4.6 It is submitted that these initiatives taken collectively are calculated and can be reasonably expected to militate against fraudulent or unlawful phoenix activity. It is further submitted that those initiatives can mitigate the policy “costs” of which it is apprehended might have to be borne if pre-packs facilitate that activity. The reasons are that:
(a) there is the requirement for the involvement of an independent insolvency practitioner;
(b) their activities can be effectively scrutinised under the Insolvency Practice Rules (Corporations) 2016;
(c) pre-packs would only be permitted when the value of the company’s business is less than a prescribed amount, probably no more than $250,000 and when it has been negotiated under the supervision of an independent insolvency practitioner;
(d) the sale of that business would be required to be undertaken at a price which is at least equal to the value of the assets being sold as determined by an independent valuer and certified as such by the independent insolvency practitioner; and
(f) the independent insolvency practitioner should be required to provide creditors with a certificate containing the information detailed in paragraph 9 of the Statement of Insolvency Practice 16 issued by the UK Institute of Chartered Accountants which is attached as Annexure 2.
In this environment it is also submitted that there can be no sensible objection, in the ordinary course, to the independent insolvency practitioner acting as, say, voluntary administrator of the company and either its liquidator or as the administrator of any deed of company arrangement which it undertakes.
4.8 It is accepted that the use of a valuation to test price may be less rigorous an approach to establishing “true” value than a marketing process. However, when undertaking the appropriate cost benefit analysis, if pre-packs are only available in the case of sales when the assets being sold are valued at less than, say, $250,000, the deficiency, in terms of the adverse impact on creditors, would be minimal. Moreover, for reasons explored below, it is possible that creditors may receive a better return than would be the case if, say, there was a voluntary administration followed by the execution of a Deed of Company Arrangement. Without there being at the same time a pre-pack.

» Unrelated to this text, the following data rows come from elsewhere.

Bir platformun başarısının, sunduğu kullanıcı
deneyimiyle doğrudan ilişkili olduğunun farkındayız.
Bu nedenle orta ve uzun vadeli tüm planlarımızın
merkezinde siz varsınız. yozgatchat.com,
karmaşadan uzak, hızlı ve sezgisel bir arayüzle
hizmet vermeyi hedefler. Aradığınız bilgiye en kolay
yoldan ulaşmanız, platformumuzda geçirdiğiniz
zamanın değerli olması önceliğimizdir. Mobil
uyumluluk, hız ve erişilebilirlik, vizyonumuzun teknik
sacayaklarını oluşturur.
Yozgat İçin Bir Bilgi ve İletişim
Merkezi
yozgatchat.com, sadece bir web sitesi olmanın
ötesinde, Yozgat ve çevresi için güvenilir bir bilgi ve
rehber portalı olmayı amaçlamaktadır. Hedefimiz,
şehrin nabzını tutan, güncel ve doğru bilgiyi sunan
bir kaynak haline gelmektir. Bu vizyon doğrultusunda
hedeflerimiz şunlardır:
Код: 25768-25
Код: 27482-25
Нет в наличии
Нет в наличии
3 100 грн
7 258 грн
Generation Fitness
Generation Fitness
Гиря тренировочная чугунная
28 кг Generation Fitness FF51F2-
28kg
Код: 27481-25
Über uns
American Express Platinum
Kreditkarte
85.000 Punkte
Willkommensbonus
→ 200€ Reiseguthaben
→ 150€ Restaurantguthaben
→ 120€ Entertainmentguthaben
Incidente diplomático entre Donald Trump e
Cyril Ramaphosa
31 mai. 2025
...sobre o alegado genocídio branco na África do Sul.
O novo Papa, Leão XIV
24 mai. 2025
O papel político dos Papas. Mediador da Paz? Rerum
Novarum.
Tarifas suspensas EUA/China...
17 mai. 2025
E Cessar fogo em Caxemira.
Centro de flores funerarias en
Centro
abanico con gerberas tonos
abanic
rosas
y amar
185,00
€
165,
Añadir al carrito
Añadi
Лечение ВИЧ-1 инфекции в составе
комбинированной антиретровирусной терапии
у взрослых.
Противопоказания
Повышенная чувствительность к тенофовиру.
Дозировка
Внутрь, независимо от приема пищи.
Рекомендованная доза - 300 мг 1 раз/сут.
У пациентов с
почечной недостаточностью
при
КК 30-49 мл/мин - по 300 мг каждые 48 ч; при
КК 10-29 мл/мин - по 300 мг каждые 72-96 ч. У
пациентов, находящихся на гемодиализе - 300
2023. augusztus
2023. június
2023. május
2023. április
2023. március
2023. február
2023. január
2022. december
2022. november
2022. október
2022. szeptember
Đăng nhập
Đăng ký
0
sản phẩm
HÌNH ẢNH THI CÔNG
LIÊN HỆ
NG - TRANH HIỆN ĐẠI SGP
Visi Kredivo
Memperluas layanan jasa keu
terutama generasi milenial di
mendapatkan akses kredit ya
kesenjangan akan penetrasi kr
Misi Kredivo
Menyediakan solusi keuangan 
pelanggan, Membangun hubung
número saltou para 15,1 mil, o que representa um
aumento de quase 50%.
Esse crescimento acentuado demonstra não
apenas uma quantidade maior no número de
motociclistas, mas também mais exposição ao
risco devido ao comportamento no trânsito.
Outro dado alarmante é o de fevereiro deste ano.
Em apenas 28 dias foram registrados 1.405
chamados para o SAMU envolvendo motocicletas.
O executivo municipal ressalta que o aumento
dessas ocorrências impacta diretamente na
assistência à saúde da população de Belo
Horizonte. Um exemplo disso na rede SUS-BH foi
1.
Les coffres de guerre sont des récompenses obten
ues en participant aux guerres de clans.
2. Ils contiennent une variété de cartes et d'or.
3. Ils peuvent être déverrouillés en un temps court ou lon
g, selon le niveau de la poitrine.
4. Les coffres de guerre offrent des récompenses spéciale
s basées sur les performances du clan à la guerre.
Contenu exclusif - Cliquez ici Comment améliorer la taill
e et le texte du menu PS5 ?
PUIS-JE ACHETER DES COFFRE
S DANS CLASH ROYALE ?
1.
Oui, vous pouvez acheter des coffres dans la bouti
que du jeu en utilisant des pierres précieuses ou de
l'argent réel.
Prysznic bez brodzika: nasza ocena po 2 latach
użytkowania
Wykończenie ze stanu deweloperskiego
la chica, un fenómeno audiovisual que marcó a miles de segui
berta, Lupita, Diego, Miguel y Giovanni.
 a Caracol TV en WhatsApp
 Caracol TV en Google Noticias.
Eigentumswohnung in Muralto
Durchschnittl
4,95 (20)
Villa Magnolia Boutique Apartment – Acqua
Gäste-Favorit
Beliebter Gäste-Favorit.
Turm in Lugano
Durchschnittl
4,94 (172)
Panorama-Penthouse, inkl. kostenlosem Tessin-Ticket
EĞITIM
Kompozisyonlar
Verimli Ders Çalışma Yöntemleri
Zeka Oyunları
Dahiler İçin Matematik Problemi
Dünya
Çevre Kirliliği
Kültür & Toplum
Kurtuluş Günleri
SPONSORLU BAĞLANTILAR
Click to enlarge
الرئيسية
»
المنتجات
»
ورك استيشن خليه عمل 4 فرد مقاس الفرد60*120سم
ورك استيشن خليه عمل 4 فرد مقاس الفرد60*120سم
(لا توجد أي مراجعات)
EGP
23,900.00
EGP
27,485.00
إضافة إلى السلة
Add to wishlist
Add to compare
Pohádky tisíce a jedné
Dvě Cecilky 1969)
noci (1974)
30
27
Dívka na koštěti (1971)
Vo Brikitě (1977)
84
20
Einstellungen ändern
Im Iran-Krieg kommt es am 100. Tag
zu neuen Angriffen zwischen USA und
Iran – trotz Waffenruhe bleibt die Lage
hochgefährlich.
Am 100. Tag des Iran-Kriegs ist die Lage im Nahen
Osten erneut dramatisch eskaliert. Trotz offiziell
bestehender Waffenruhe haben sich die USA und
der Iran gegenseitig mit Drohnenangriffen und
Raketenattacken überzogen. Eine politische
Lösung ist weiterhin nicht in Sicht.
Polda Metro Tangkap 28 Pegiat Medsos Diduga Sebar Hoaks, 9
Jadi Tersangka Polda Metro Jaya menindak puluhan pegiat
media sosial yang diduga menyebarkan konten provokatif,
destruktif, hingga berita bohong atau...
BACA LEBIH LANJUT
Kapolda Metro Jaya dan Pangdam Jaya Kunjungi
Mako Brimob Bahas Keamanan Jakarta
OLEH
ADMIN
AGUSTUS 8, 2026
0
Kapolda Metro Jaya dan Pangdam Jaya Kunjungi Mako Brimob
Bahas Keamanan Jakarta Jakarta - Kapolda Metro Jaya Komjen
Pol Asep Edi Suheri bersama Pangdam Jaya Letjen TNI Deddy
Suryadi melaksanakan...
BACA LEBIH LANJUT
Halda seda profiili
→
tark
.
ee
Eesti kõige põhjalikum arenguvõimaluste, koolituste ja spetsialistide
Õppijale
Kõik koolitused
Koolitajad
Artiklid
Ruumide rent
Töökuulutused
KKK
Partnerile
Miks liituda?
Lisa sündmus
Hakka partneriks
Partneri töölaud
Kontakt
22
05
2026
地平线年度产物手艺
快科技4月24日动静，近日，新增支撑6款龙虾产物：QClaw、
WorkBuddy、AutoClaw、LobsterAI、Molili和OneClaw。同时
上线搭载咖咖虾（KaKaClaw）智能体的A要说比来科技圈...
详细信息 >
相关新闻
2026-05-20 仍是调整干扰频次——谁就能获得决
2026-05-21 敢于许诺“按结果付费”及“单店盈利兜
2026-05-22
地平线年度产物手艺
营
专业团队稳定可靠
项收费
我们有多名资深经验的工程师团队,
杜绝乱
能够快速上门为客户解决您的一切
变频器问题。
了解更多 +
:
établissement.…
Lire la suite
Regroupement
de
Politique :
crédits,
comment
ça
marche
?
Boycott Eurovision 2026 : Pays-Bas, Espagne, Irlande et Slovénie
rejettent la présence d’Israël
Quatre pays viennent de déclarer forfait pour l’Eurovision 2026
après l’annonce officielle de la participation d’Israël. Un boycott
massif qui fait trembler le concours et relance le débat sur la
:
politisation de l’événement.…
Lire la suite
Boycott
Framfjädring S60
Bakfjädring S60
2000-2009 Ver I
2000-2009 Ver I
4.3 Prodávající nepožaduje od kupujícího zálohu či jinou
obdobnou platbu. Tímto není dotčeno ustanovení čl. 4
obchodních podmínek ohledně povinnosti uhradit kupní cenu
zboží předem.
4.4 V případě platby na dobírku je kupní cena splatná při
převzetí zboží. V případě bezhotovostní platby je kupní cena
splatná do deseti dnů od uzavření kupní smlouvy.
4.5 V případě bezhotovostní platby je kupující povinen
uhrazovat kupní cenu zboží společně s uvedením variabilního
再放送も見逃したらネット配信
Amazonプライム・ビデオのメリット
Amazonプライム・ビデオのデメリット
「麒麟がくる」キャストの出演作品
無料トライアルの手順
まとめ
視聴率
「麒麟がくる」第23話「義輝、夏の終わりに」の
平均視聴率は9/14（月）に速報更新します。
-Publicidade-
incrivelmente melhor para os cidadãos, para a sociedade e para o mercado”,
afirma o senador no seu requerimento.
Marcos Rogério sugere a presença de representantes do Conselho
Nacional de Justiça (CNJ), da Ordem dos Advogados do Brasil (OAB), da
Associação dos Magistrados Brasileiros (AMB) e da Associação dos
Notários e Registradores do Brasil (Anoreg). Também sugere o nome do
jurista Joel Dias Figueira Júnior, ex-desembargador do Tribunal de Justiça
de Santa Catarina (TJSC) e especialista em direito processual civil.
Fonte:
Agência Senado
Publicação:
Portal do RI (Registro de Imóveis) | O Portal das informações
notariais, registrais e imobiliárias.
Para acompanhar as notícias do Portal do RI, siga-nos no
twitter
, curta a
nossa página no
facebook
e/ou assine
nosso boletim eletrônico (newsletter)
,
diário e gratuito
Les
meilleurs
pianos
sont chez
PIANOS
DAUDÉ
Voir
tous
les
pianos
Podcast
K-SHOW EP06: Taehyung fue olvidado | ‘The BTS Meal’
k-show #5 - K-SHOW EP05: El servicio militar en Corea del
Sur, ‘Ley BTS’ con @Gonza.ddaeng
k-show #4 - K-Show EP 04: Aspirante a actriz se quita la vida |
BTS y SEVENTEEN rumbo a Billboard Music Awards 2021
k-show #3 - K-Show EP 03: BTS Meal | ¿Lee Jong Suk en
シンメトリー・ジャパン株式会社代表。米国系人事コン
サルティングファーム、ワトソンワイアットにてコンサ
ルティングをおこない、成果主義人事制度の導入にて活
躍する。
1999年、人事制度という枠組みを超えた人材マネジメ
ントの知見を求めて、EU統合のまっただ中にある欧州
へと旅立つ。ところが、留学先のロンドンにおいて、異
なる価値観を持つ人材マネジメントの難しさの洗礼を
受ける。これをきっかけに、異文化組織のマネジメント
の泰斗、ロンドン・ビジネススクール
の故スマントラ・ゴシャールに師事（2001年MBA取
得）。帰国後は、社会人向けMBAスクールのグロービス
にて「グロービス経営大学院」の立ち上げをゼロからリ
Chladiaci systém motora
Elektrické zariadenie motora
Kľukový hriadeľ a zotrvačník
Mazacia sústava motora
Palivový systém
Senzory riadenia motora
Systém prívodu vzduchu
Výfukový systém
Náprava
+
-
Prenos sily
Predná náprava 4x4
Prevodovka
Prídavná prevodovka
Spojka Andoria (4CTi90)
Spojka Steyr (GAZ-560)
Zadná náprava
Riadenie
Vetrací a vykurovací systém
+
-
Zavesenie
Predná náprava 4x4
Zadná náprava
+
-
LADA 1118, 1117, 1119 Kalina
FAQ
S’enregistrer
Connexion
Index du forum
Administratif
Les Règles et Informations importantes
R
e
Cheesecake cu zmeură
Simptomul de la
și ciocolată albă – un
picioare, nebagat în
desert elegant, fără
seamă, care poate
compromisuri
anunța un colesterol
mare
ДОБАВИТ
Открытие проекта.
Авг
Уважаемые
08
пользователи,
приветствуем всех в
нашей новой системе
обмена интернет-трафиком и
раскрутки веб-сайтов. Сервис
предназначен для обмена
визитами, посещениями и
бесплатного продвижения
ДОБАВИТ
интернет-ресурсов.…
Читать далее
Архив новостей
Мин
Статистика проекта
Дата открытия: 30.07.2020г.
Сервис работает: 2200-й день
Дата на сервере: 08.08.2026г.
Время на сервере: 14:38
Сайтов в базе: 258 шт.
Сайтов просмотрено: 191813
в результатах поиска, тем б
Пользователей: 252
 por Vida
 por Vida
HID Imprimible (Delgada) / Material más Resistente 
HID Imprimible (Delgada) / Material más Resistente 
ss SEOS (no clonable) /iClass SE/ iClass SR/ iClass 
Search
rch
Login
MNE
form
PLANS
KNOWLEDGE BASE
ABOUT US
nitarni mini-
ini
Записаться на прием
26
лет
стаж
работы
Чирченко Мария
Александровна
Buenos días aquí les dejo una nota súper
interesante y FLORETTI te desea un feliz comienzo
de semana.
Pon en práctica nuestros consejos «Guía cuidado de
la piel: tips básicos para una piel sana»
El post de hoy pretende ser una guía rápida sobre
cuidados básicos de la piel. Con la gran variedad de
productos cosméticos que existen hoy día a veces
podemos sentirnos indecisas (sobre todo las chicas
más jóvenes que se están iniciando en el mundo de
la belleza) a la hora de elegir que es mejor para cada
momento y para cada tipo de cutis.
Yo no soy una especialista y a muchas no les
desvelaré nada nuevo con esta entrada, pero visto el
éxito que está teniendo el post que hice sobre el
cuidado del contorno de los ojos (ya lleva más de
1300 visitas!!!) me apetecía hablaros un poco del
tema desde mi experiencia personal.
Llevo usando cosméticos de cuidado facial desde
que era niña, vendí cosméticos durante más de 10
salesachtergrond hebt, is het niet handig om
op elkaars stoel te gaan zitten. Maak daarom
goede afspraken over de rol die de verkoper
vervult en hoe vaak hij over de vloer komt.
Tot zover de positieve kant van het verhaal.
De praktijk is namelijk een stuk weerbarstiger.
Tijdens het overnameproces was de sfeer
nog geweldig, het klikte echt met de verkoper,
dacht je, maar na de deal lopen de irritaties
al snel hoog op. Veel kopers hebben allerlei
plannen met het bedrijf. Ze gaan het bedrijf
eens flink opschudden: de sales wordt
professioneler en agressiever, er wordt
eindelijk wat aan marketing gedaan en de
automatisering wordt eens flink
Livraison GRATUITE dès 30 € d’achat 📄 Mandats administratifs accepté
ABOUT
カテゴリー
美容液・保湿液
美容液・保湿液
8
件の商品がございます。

5.1 For the reasons explored above, it is submitted that it would be possible to further alleviate the burden on the FEG Scheme of the redundancy of employees consequent upon the liquidation of their employer by permitting pre-packs to be undertaken:
(a) under the supervision of an independent insolvency practitioner;
in the context of “small to medium sized companies”;
(c) at a price which is no less than the independently determined value of the assets being sold; and
(d) otherwise, subject to the “checks and balances” described in this submission.